> Input
= = =

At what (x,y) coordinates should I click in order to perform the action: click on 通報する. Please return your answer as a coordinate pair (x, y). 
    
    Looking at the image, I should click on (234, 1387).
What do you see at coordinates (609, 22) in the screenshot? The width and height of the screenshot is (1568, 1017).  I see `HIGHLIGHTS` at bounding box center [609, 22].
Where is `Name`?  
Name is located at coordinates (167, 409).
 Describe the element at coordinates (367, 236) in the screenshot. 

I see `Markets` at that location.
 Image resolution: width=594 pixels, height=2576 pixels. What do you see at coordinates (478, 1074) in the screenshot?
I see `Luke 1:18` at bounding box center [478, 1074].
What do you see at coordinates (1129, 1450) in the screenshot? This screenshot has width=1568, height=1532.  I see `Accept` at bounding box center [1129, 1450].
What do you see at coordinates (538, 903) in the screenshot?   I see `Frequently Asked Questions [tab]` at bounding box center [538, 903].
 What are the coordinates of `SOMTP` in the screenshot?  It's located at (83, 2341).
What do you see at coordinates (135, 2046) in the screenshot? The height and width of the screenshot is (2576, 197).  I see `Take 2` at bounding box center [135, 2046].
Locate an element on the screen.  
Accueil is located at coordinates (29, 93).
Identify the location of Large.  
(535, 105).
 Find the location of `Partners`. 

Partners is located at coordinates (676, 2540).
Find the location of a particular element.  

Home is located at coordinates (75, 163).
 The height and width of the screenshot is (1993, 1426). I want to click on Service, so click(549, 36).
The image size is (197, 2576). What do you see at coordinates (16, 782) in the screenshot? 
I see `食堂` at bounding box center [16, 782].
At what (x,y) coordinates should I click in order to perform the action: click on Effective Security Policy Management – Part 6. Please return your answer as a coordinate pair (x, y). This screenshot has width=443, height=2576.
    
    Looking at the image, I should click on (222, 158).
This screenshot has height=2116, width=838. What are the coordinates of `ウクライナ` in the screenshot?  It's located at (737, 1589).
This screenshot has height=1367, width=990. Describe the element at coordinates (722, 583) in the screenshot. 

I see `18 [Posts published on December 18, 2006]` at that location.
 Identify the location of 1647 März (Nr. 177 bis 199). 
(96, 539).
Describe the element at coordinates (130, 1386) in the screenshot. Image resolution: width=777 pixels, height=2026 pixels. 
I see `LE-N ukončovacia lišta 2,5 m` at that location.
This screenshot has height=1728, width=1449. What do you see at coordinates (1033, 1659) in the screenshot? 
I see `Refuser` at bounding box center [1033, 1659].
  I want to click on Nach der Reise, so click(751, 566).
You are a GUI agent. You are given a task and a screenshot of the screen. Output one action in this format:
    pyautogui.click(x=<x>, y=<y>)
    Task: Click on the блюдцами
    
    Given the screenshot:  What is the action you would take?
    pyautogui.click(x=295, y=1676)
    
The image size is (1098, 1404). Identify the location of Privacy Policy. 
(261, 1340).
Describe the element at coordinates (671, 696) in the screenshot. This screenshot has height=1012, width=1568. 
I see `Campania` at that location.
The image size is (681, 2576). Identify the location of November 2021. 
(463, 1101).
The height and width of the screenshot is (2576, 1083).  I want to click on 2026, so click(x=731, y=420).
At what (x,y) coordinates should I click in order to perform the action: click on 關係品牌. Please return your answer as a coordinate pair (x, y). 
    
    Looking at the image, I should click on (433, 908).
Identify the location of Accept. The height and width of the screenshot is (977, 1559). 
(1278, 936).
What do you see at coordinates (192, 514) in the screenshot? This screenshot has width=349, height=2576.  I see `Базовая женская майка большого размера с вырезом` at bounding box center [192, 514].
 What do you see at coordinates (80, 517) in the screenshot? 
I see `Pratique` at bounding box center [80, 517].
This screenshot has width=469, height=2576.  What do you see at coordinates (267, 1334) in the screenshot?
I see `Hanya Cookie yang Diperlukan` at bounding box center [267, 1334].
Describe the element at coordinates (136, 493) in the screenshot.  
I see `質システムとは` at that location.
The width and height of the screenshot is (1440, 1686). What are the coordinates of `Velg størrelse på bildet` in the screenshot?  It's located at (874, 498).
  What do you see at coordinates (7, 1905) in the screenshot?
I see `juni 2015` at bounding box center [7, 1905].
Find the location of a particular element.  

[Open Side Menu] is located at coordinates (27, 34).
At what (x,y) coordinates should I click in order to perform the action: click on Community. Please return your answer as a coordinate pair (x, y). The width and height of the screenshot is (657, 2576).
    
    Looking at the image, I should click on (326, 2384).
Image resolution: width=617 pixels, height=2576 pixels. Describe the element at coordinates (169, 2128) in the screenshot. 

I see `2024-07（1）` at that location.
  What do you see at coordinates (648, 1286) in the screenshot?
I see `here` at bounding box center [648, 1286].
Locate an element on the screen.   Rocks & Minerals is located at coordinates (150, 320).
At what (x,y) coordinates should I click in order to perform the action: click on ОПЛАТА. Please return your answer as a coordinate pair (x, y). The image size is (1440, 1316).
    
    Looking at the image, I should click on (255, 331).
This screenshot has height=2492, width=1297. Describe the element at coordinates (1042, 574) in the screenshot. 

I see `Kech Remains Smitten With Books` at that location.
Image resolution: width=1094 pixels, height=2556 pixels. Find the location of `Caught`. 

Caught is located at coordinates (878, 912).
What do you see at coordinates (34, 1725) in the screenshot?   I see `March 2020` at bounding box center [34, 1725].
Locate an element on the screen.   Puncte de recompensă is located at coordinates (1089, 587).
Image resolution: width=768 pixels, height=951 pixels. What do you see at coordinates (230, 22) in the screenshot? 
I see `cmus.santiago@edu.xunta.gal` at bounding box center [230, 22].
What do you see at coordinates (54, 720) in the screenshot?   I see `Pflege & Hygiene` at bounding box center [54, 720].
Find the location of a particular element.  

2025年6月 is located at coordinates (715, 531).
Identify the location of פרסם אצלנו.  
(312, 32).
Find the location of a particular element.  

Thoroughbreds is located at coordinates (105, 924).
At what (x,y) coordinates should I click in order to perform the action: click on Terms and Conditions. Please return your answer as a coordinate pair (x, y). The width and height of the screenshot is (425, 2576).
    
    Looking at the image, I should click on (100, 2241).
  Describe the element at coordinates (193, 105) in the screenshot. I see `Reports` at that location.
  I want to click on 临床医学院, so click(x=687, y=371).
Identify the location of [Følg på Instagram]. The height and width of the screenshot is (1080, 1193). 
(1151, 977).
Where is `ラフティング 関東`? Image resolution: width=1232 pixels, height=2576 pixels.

= = =

> Exercise details
Give an exact copy of all the material above.

> Output below
At what (x,y) coordinates should I click in order to perform the action: click on 通報する. Please return your answer as a coordinate pair (x, y). 
    
    Looking at the image, I should click on (234, 1387).
What do you see at coordinates (609, 22) in the screenshot? The width and height of the screenshot is (1568, 1017).  I see `HIGHLIGHTS` at bounding box center [609, 22].
Where is `Name`?  
Name is located at coordinates (167, 409).
 Describe the element at coordinates (367, 236) in the screenshot. 

I see `Markets` at that location.
 Image resolution: width=594 pixels, height=2576 pixels. What do you see at coordinates (478, 1074) in the screenshot?
I see `Luke 1:18` at bounding box center [478, 1074].
What do you see at coordinates (1129, 1450) in the screenshot? This screenshot has width=1568, height=1532.  I see `Accept` at bounding box center [1129, 1450].
What do you see at coordinates (538, 903) in the screenshot?   I see `Frequently Asked Questions [tab]` at bounding box center [538, 903].
 What are the coordinates of `SOMTP` in the screenshot?  It's located at (83, 2341).
What do you see at coordinates (135, 2046) in the screenshot? The height and width of the screenshot is (2576, 197).  I see `Take 2` at bounding box center [135, 2046].
Locate an element on the screen.  
Accueil is located at coordinates (29, 93).
Identify the location of Large.  
(535, 105).
 Find the location of `Partners`. 

Partners is located at coordinates (676, 2540).
Find the location of a particular element.  

Home is located at coordinates (75, 163).
 The height and width of the screenshot is (1993, 1426). I want to click on Service, so click(549, 36).
The image size is (197, 2576). What do you see at coordinates (16, 782) in the screenshot? 
I see `食堂` at bounding box center [16, 782].
At what (x,y) coordinates should I click in order to perform the action: click on Effective Security Policy Management – Part 6. Please return your answer as a coordinate pair (x, y). This screenshot has width=443, height=2576.
    
    Looking at the image, I should click on (222, 158).
This screenshot has height=2116, width=838. What are the coordinates of `ウクライナ` in the screenshot?  It's located at (737, 1589).
This screenshot has height=1367, width=990. Describe the element at coordinates (722, 583) in the screenshot. 

I see `18 [Posts published on December 18, 2006]` at that location.
 Identify the location of 1647 März (Nr. 177 bis 199). 
(96, 539).
Describe the element at coordinates (130, 1386) in the screenshot. Image resolution: width=777 pixels, height=2026 pixels. 
I see `LE-N ukončovacia lišta 2,5 m` at that location.
This screenshot has height=1728, width=1449. What do you see at coordinates (1033, 1659) in the screenshot? 
I see `Refuser` at bounding box center [1033, 1659].
  I want to click on Nach der Reise, so click(751, 566).
You are a GUI agent. You are given a task and a screenshot of the screen. Output one action in this format:
    pyautogui.click(x=<x>, y=<y>)
    Task: Click on the блюдцами
    
    Given the screenshot:  What is the action you would take?
    pyautogui.click(x=295, y=1676)
    
The image size is (1098, 1404). Identify the location of Privacy Policy. 
(261, 1340).
Describe the element at coordinates (671, 696) in the screenshot. This screenshot has height=1012, width=1568. 
I see `Campania` at that location.
The image size is (681, 2576). Identify the location of November 2021. 
(463, 1101).
The height and width of the screenshot is (2576, 1083).  I want to click on 2026, so click(x=731, y=420).
At what (x,y) coordinates should I click in order to perform the action: click on 關係品牌. Please return your answer as a coordinate pair (x, y). 
    
    Looking at the image, I should click on (433, 908).
Identify the location of Accept. The height and width of the screenshot is (977, 1559). 
(1278, 936).
What do you see at coordinates (192, 514) in the screenshot? This screenshot has width=349, height=2576.  I see `Базовая женская майка большого размера с вырезом` at bounding box center [192, 514].
 What do you see at coordinates (80, 517) in the screenshot? 
I see `Pratique` at bounding box center [80, 517].
This screenshot has width=469, height=2576.  What do you see at coordinates (267, 1334) in the screenshot?
I see `Hanya Cookie yang Diperlukan` at bounding box center [267, 1334].
Describe the element at coordinates (136, 493) in the screenshot.  
I see `質システムとは` at that location.
The width and height of the screenshot is (1440, 1686). What are the coordinates of `Velg størrelse på bildet` in the screenshot?  It's located at (874, 498).
  What do you see at coordinates (7, 1905) in the screenshot?
I see `juni 2015` at bounding box center [7, 1905].
Find the location of a particular element.  

[Open Side Menu] is located at coordinates (27, 34).
At what (x,y) coordinates should I click in order to perform the action: click on Community. Please return your answer as a coordinate pair (x, y). The width and height of the screenshot is (657, 2576).
    
    Looking at the image, I should click on (326, 2384).
Image resolution: width=617 pixels, height=2576 pixels. Describe the element at coordinates (169, 2128) in the screenshot. 

I see `2024-07（1）` at that location.
  What do you see at coordinates (648, 1286) in the screenshot?
I see `here` at bounding box center [648, 1286].
Locate an element on the screen.   Rocks & Minerals is located at coordinates (150, 320).
At what (x,y) coordinates should I click in order to perform the action: click on ОПЛАТА. Please return your answer as a coordinate pair (x, y). The image size is (1440, 1316).
    
    Looking at the image, I should click on (255, 331).
This screenshot has height=2492, width=1297. Describe the element at coordinates (1042, 574) in the screenshot. 

I see `Kech Remains Smitten With Books` at that location.
Image resolution: width=1094 pixels, height=2556 pixels. Find the location of `Caught`. 

Caught is located at coordinates (878, 912).
What do you see at coordinates (34, 1725) in the screenshot?   I see `March 2020` at bounding box center [34, 1725].
Locate an element on the screen.   Puncte de recompensă is located at coordinates (1089, 587).
Image resolution: width=768 pixels, height=951 pixels. What do you see at coordinates (230, 22) in the screenshot? 
I see `cmus.santiago@edu.xunta.gal` at bounding box center [230, 22].
What do you see at coordinates (54, 720) in the screenshot?   I see `Pflege & Hygiene` at bounding box center [54, 720].
Find the location of a particular element.  

2025年6月 is located at coordinates (715, 531).
Identify the location of פרסם אצלנו.  
(312, 32).
Find the location of a particular element.  

Thoroughbreds is located at coordinates (105, 924).
At what (x,y) coordinates should I click in order to perform the action: click on Terms and Conditions. Please return your answer as a coordinate pair (x, y). The width and height of the screenshot is (425, 2576).
    
    Looking at the image, I should click on (100, 2241).
  Describe the element at coordinates (193, 105) in the screenshot. I see `Reports` at that location.
  I want to click on 临床医学院, so click(x=687, y=371).
Identify the location of [Følg på Instagram]. The height and width of the screenshot is (1080, 1193). 
(1151, 977).
Where is `ラフティング 関東`? Image resolution: width=1232 pixels, height=2576 pixels.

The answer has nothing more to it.